04 — Quick Reference Cheatsheet

📁 ← Back to Home

⚡ Key Numbers to Remember

Item	Value	Notes
Passing score	700 / 1000	Scaled score — not 70%
Exam duration	100 minutes	120 min seat time total
Domains	3	Equally weighted (30–35% each)
VACUUM default retention	7 days (168 hours)	Shorter retention breaks time travel
Delta checkpoint interval	Every 10 versions	Transaction log compaction
Deployment pipeline stages	Up to 10	Typically Dev → Test → Prod
Broadcast join limit	~100 MB	Larger tables cause OOM
Eventhouse hot cache default	Unlimited (policy-configurable)	Set explicitly for cost control
OneLake shortcut sources	5 types	OneLake, ADLS Gen2, S3, GCS, Dataverse

🧭 Master Decision Trees

“Where Should I Store This Data?”

flowchart TD
    START([Data Storage Decision]) --> Q1{Primary query\nengine?}
    Q1 -->|"T-SQL read+write\nstored procs"| WH["🏢 Warehouse"]
    Q1 -->|"Spark + SQL\nmixed workloads"| LH["🏠 Lakehouse"]
    Q1 -->|"KQL\nreal-time analytics"| EH["⚡ Eventhouse"]
    Q1 -->|"Don't copy\njust reference"| SC["🔗 Shortcut"]
    Q1 -->|"Near real-time\nreplica needed"| MR["🪞 Mirroring"]

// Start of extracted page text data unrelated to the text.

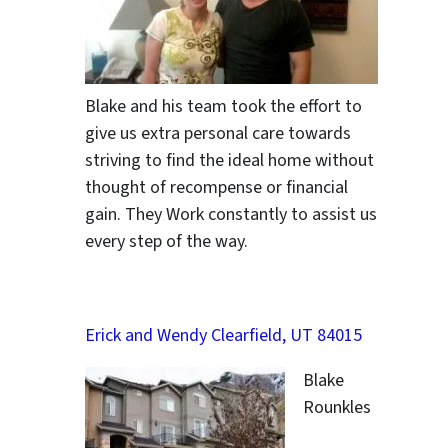
Blake and his team took the effort to
give us extra personal care towards
striving to find the ideal home without
thought of recompense or financial
gain. They Work constantly to assist us
every step of the way.
Erick and Wendy Clearfield, UT 84015
Blake
Rounkles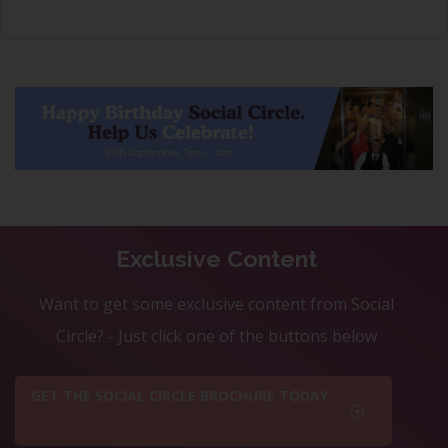
Exclusive Content
Want to get some exclusive content from Social
Circle? - Just click one of the buttons below
GET THE SOCIAL CIRCLE BROCHURE TODAY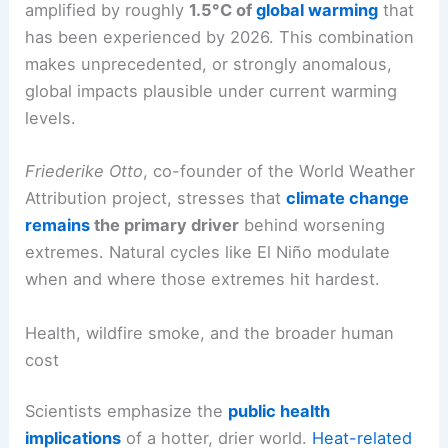
According to
Daniel Swain
of the University of
California Institute for Water Resources, the
natural rainfall disruptions from El Niño are being
amplified by roughly
1.5°C of
global warming
that
has been experienced by 2026. This combination
makes unprecedented, or strongly anomalous,
global impacts plausible under current warming
levels.
Friederike Otto
, co-founder of the World Weather
Attribution project, stresses that
climate change
remains
the primary driver
behind
worsening
extremes
. Natural cycles like El Niño modulate
when and where those extremes hit hardest.
RELATED
Scientists Warn 2026 May Be Hottest,
Heightening Extreme Weather Risk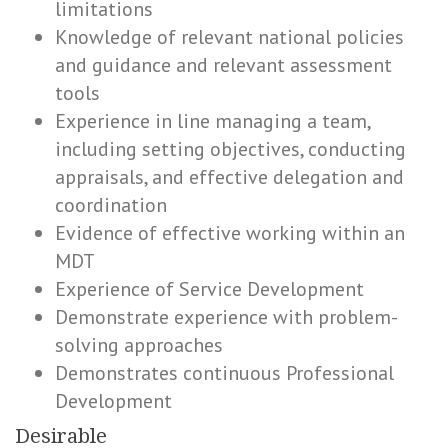
limitations
Knowledge of relevant national policies
and guidance and relevant assessment
tools
Experience in line managing a team,
including setting objectives, conducting
appraisals, and effective delegation and
coordination
Evidence of effective working within an
MDT
Experience of Service Development
Demonstrate experience with problem-
solving approaches
Demonstrates continuous Professional
Development
Desirable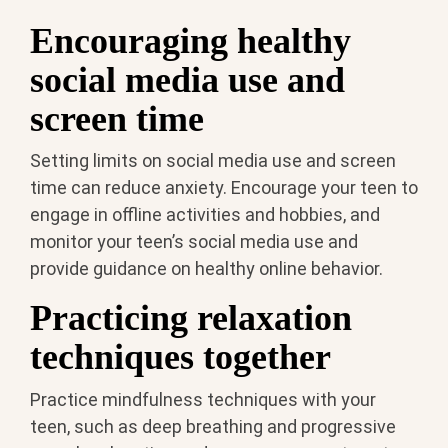
Encouraging healthy
social media use and
screen time
Setting limits on social media use and screen
time can reduce anxiety. Encourage your teen to
engage in offline activities and hobbies, and
monitor your teen’s social media use and
provide guidance on healthy online behavior.
Practicing relaxation
techniques together
Practice mindfulness techniques with your
teen, such as deep breathing and progressive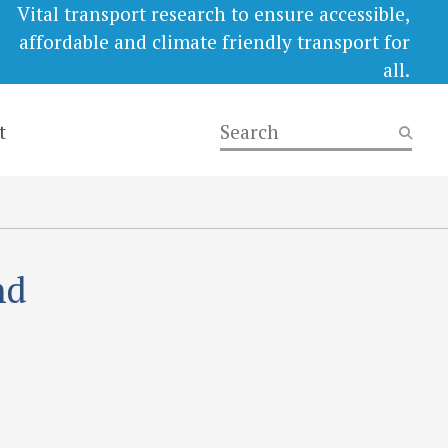
Vital transport research to ensure accessible,
affordable and climate friendly transport for
all.
t
nd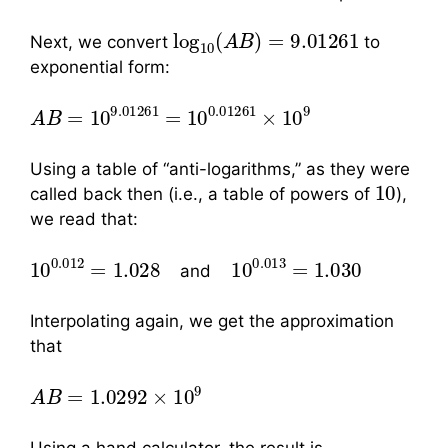
log
10
(
A
B
)
=
9.01261
Next, we convert
to
exponential form:
A
B
=
10
9.01261
=
10
0.01261
×
10
9
Using a table of “anti-logarithms,” as they were
10
called back then (i.e., a table of powers of
),
we read that:
10
0.012
=
1.028
10
0.013
=
1.030
and
Interpolating again, we get the approximation
that
A
B
=
1.0292
×
10
9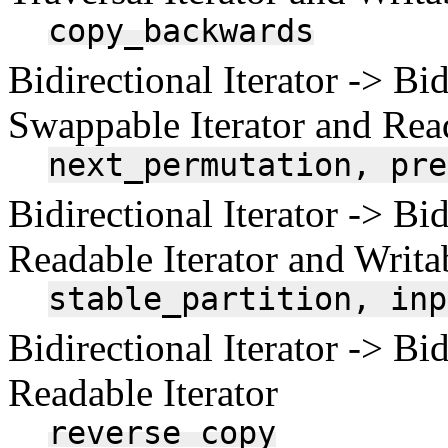
copy_backwards
Bidirectional Iterator -> Bid
Swappable Iterator and Read
next_permutation,
pre
Bidirectional Iterator -> Bid
Readable Iterator and Writab
stable_partition,
inp
Bidirectional Iterator -> Bid
Readable Iterator
reverse_copy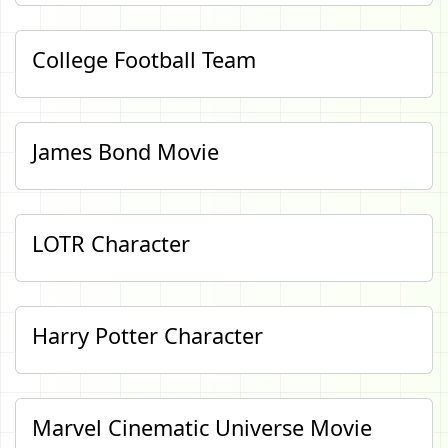
College Football Team
James Bond Movie
LOTR Character
Harry Potter Character
Marvel Cinematic Universe Movie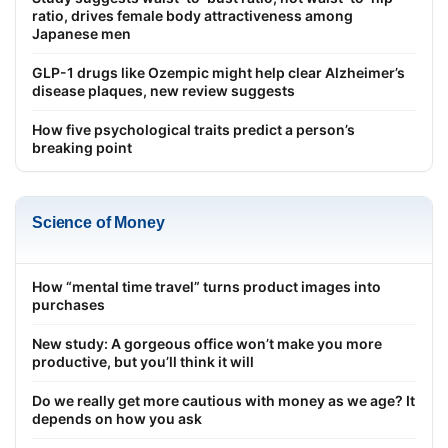
ratio, drives female body attractiveness among
Japanese men
GLP-1 drugs like Ozempic might help clear Alzheimer’s
disease plaques, new review suggests
How five psychological traits predict a person’s
breaking point
Science of Money
How “mental time travel” turns product images into
purchases
New study: A gorgeous office won’t make you more
productive, but you’ll think it will
Do we really get more cautious with money as we age? It
depends on how you ask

“How Should I Transform This Data?”

flowchart TD
    START([Transform Decision]) --> Q1{Who is doing it?}
    Q1 -->|"Analyst\nno-code"| DF["🔄 Dataflow Gen2\n(Power Query M)"]
    Q1 -->|"Data engineer\ncode-first"| Q2{Scale?}
    Q2 -->|"Large scale\ncomplex logic"| NB["📓 Notebook\n(PySpark)"]
    Q2 -->|"SQL preferred"| Q3{Where's the data?}
    Q3 -->|"Warehouse"| TSQL["T-SQL in Warehouse"]
    Q3 -->|"Lakehouse"| SPARKSQL["Spark SQL in Notebook"]
    Q1 -->|"Real-time\nstreaming"| Q4{Style?}
    Q4 -->|"No-code routing"| ES["⚡ Eventstream"]
    Q4 -->|"Code, joins with batch"| SSS["📓 Spark Structured Streaming"]
    Q4 -->|"KQL analytics"| KQL["KQL in Eventhouse"]

“How Should I Orchestrate This?”

flowchart TD
    START([Orchestration Decision]) --> Q1{Single transform\nor multi-step?}
    Q1 -->|"Single transform"| Q2{Type?}
    Q2 -->|"No-code"| DF["🔄 Dataflow Gen2"]
    Q2 -->|"Code"| NB["📓 Notebook"]
    Q1 -->|"Multi-step workflow"| PIPE["🔧 Pipeline"]
    PIPE --> ACT["Activities:\n• Copy → Notebook → Dataflow\n• ForEach / If / Until\n• Parameters & expressions"]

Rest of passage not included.